Directions for this task – Where a line of the following data contains the string "importante", include it in the tally. Report the total alone.

Listed records –

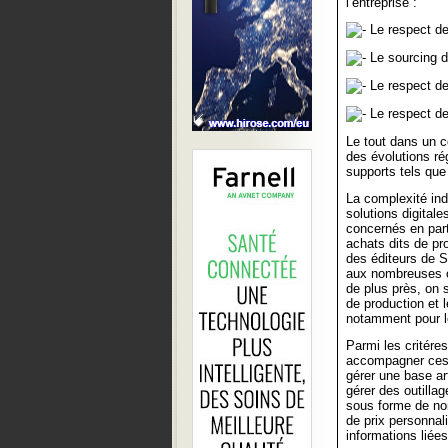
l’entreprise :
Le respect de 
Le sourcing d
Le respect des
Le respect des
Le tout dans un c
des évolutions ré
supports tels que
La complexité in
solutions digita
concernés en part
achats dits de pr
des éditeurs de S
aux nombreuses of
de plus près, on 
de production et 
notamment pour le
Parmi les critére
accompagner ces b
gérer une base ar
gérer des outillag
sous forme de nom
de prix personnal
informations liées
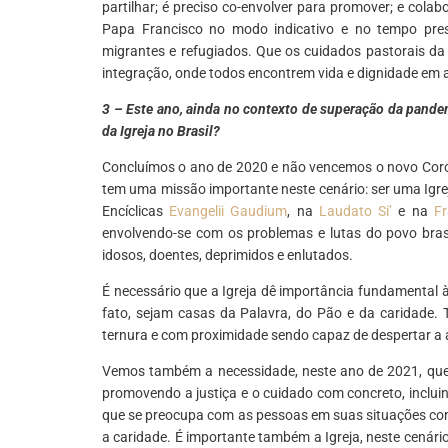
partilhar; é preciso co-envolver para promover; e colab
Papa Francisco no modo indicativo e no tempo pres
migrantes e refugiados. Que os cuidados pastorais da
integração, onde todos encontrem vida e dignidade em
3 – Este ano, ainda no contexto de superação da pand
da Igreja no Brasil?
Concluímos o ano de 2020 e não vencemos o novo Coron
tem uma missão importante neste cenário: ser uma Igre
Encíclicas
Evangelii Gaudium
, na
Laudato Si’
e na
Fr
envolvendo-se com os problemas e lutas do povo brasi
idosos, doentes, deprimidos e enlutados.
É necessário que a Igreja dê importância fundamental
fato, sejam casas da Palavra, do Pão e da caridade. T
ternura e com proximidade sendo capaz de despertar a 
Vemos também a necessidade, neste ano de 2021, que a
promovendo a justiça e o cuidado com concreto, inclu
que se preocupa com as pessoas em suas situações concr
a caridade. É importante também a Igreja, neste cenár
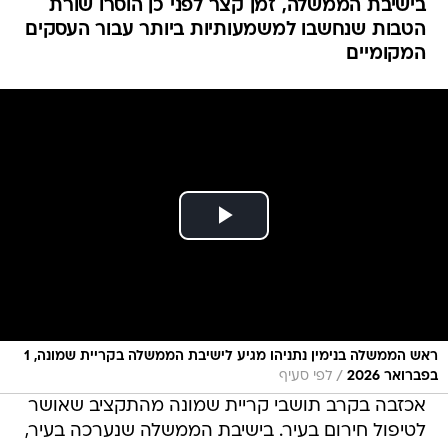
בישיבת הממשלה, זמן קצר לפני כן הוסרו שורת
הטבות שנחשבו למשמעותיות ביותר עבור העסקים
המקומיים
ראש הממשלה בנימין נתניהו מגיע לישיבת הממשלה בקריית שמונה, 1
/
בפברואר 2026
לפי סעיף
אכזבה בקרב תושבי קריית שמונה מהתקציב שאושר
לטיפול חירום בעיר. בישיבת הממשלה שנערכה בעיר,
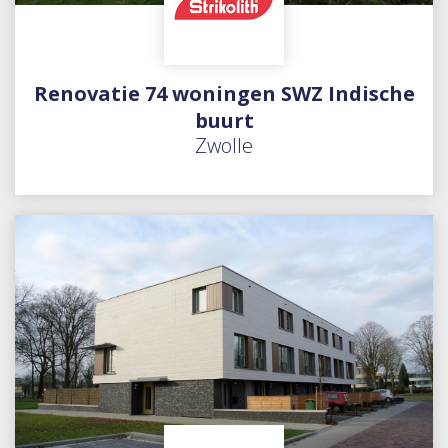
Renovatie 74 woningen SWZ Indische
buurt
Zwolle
--
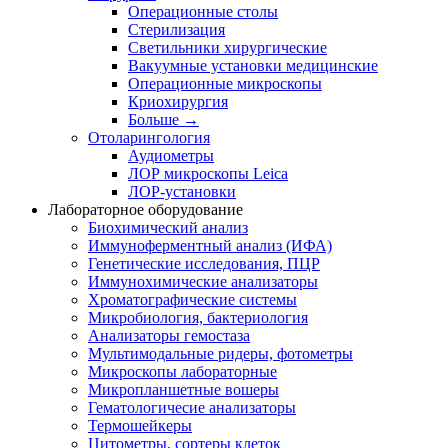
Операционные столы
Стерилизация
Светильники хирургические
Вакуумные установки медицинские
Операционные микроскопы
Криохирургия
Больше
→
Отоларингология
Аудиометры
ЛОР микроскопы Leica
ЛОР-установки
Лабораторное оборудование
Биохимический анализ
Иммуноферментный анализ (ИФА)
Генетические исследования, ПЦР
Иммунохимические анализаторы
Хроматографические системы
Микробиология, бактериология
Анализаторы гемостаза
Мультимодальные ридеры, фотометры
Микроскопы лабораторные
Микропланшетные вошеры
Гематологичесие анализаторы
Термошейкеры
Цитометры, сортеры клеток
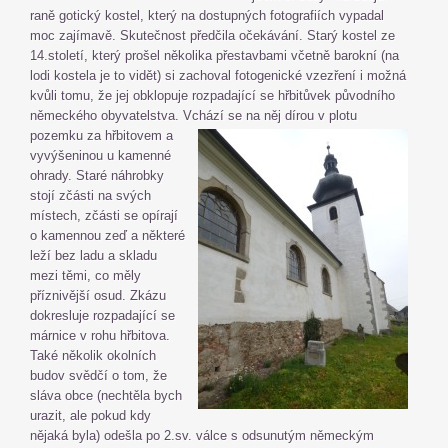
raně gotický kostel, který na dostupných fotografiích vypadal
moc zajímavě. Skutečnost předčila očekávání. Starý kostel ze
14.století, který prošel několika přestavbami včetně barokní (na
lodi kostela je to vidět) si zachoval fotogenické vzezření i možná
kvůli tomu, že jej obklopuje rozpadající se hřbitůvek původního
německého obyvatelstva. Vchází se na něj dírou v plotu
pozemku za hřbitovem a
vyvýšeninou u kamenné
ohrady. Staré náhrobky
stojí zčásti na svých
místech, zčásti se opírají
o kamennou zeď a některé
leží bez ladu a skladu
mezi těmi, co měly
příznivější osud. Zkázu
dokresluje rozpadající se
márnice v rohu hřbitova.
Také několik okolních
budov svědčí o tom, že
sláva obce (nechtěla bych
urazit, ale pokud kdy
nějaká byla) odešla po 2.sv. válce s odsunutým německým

Result – 2